Glavine's stubbornness the hallmark to a HOF career
Never one to give in to hitters, strong-minded lefty enters Cooperstown with 305 wins
COOPERSTOWN, N.Y. -- Home plate is 17 inches wide. Its width is a matter of rule and regulation, though not necessarily a matter of reality. As much as Doug Harvey, Bruce Froemming, Joe West and the others paid to distinguish between balls and strikes might deny it, the plate sometimes grows. Occasionally it expands vertically, but usually the change is horizontal.
Greg Maddux added an inch or so to the inside when left-handed batters were in the box. And his former teammate and new Hall of Fame colleague Tom Glavine steadfastly and famously added inches to both sides in his career-long effort to avoid sweet spots. When Glavine pitched, the width of the plate extended from here to way over there, where batters with the longest arms and bats were challenged to reach his pitches, but to areas that nonetheless qualified as strikes.
Glavine was inducted into the Hall on Sunday for a number of reasons -- 305 victories among them. And it was his practice of playing keep away that enabled him to produce a career that was Cooperstown-worthy.
"He never gave in," Mike Piazza said in March. "Tom was as stubborn as he could be. He just kept throwing away, away, away. When I caught him, the strike zone was always 18 inches. When I faced him, it was at least 20."
The source of the stubbornness that became Glavine's hallmark in 22 summers was introduced during his induction speech Sunday afternoon. The grateful son thanked his father, Fred, for teaching him the benefits of an ambitious work ethic. And, after he had apologized to mother Millie for naming her as his source, he thanked her for her stubbornness.
Call it a left-hander's compliment.
Hang a left
Pitcher | Wins | Years |
---|---|---|
1. Warren Spahn | 363 | 21 |
2. Steve Carlton | 329 | 24 |
3. Eddie Plank | 326 | 17 |
4. Tom Glavine | 305 | 22 |
5. Randy Johnson | 303 | 22 |
6. Lefty Grove | 300 | 17 |
7. Tommy John | 288 | 26 |
8. Jim Kaat | 283 | 25 |
9. Jamie Moyer | 269 | 25 |
10. Eppa Rixey | 266 | 21 |
Later, after he completed his 17-minute, 12-second "10-minute speech," Glavine told about a New England upbringing that had helped him find a place and a plaque in baseball's Smithsonian. "As much as we tell ourselves as kids that we're not going to be like our parents, we inevitably inherit their characteristics," he said. "My mom was the one who hammered home what I was supposed to do. Home from school, do your homework, then you can go out."
Gary Sheffield, years after playing with Glavine, accused him of creating a "Silly Putty strike zone" because it was stretched beyond recognition after three batters.

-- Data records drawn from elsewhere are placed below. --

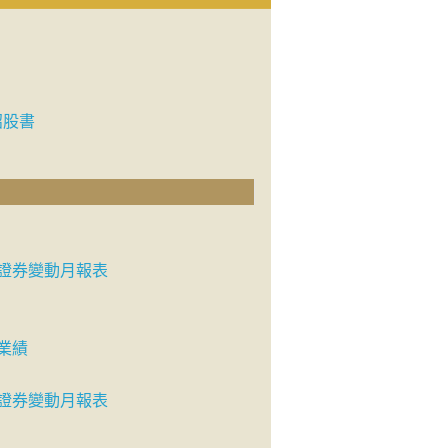
招股書
證券變動月報表
業績
證券變動月報表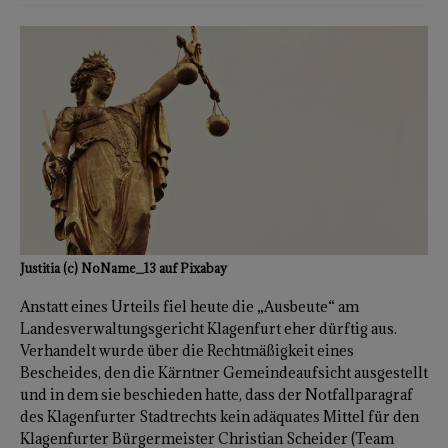
Justitia (c) NoName_13 auf Pixabay
Anstatt eines Urteils fiel heute die „Ausbeute“ am
Landesverwaltungsgericht Klagenfurt eher dürftig aus.
Verhandelt wurde über die Rechtmäßigkeit eines
Bescheides, den die Kärntner Gemeindeaufsicht ausgestellt
und in dem sie beschieden hatte, dass der Notfallparagraf
des Klagenfurter Stadtrechts kein adäquates Mittel für den
Klagenfurter Bürgermeister Christian Scheider (Team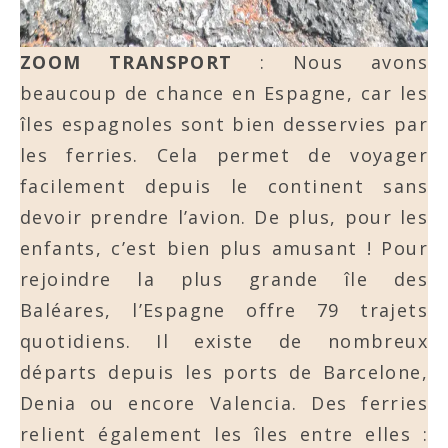
ZOOM TRANSPORT
: Nous avons
beaucoup de chance en Espagne, car les
îles espagnoles sont bien desservies par
les ferries. Cela permet de voyager
facilement depuis le continent sans
devoir prendre l’avion. De plus, pour les
enfants, c’est bien plus amusant ! Pour
rejoindre la plus grande île des
Baléares, l’Espagne offre 79 trajets
quotidiens. Il existe de nombreux
départs depuis les ports de Barcelone,
Denia ou encore Valencia. Des ferries
relient également les îles entre elles :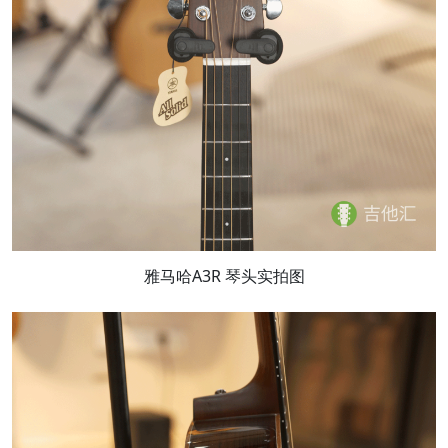
雅马哈A3R 琴头实拍图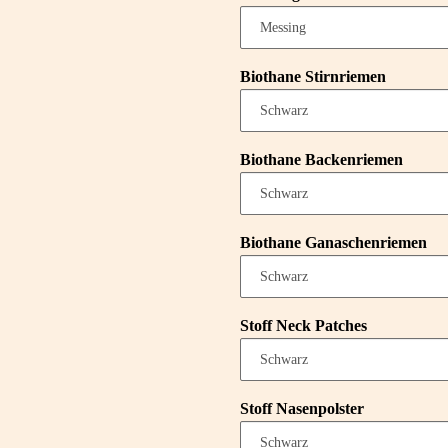
Biothane Stirnriemen
Biothane Backenriemen
Biothane Ganaschenriemen
Stoff Neck Patches
Stoff Nasenpolster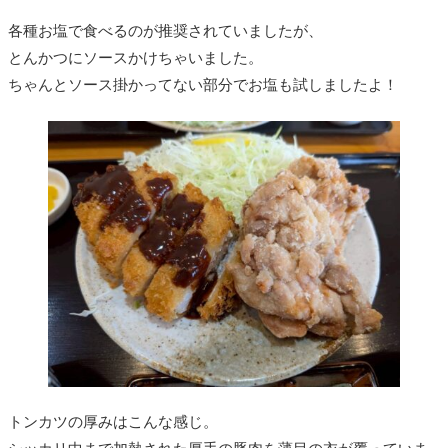
各種お塩で食べるのが推奨されていましたが、
とんかつにソースかけちゃいました。
ちゃんとソース掛かってない部分でお塩も試しましたよ！
トンカツの厚みはこんな感じ。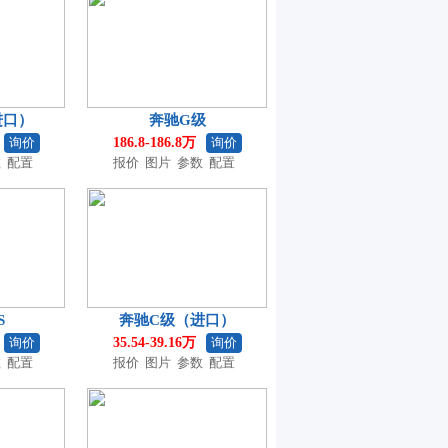
进口）
奔驰G级
询价
186.8-186.8万
询价
数
配置
报价
图片
参数
配置
S
奔驰C级（进口）
询价
35.54-39.16万
询价
数
配置
报价
图片
参数
配置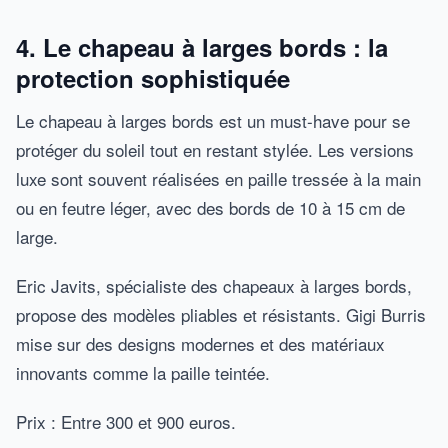
4. Le chapeau à larges bords : la
protection sophistiquée
Le chapeau à larges bords est un must-have pour se
protéger du soleil tout en restant stylée. Les versions
luxe sont souvent réalisées en paille tressée à la main
ou en feutre léger, avec des bords de 10 à 15 cm de
large.
Eric Javits, spécialiste des chapeaux à larges bords,
propose des modèles pliables et résistants. Gigi Burris
mise sur des designs modernes et des matériaux
innovants comme la paille teintée.
Prix : Entre 300 et 900 euros.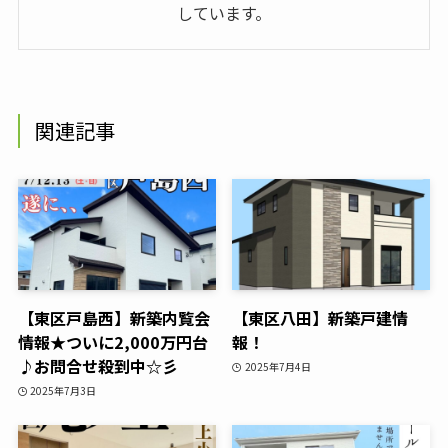
しています。
関連記事
【東区戸島西】新築内覧会
【東区八田】新築戸建情
情報★ついに2,000万円台
報！
♪お問合せ殺到中☆彡
2025年7月4日
2025年7月3日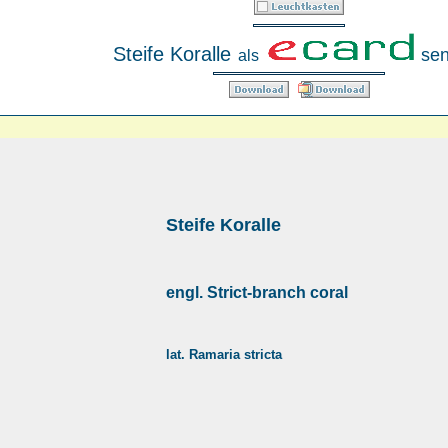
Steife Koralle
se
als
Steife Koralle
engl. Strict-branch coral
lat. Ramaria stricta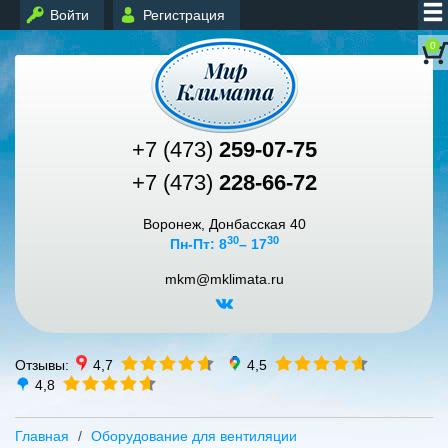
Войти
Регистрация
0
+7 (473)
259-07-75
+7 (473)
228-66-72
Воронеж, Донбасская 40
30
30
Пн-Пт: 8
– 17
mkm@mklimata.ru
Отзывы:
4,7
4,5
4,8
Главная
Оборудование для вентиляции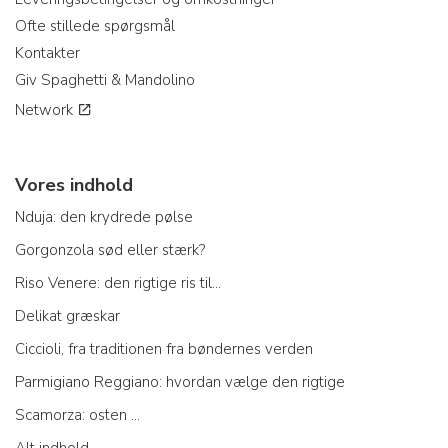
Ofte stillede spørgsmål
Kontakter
Giv Spaghetti & Mandolino
Network
Vores indhold
Nduja: den krydrede pølse
Gorgonzola sød eller stærk?
Riso Venere: den rigtige ris til...
Delikat græskar
Ciccioli, fra traditionen fra bøndernes verden
Parmigiano Reggiano: hvordan vælge den rigtige
Scamorza: osten ...
Alt indhold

"Sometimes," Sheffield said, "he wouldn't get a call on the outside corner -- I think it happened 20 times in his career. So you figured he'd come closer with the next pitch. You'd be ready to take it the other way. Then he'd go further away and you couldn't get anything but the end of the bat on it."
Glavine stubbornly won two National League Cy Young Awards and at least 20 games in five seasons, creating a resume that earned him HOF election in his first year of eligibility. His most prominent victory in the decisive Game 6 of the 1995 World Series -- he allowed one hit in eight innings while his teammates scored once for him -- was a testament to the discipline he had developed at an early age.
Glavine says he didn't have particularly narrow tunnel vision that night when he defused the Indians' potent batting order. He was accustomed to pitching with a high level of concentration. In a video that preceded Glavine's introduction, Leo Mazzone, his pitching coach through nearly all his time with the Braves, said Glavine might have had "the strongest mind in the game."
The ability to focus was demonstrated during his speech.
Dressed in a blue suit, white shirt and pink tie and pocket square, all chosen by his wife, Glavine delivered it with an almost blank, almost stern expression. But he made all his pitches and his points, acknowledging the influence and support of his parents and brothers, pitching coaches Mazzone and Rick Peterson, Maddux and John Smoltz and of course Bobby Cox. He thanked Ted Turner, John Schuerholz, Fred and Jeff Wilpon and the trainers who continually put the Humpty Dumpty, No. 47 back together again.
It was Peterson who, when he and Glavine were with the Mets, convinced Glavine to throw inside to keep hitters from cheating and to offset some of the effects of QuesTec.
Glavine thanked Maddux for making him a better pitcher and "for all the money we took from Smoltzie in golf."
The man who had thrown 56 complete games was comprehensive. "I knew he'd deliver," Cox said. "That's Tommy. Always reliable. He gives you everything he's got."
Glavine saved his final salutes for his wife, Chris, and his children. He always has put family before his professional life and even his golf game. And he thanked kismet for the coincidence that brought him, Maddux and Cox to Cooperstown in the same summer to share the grand finales of their careers.
"It couldn't get any better for me," he said.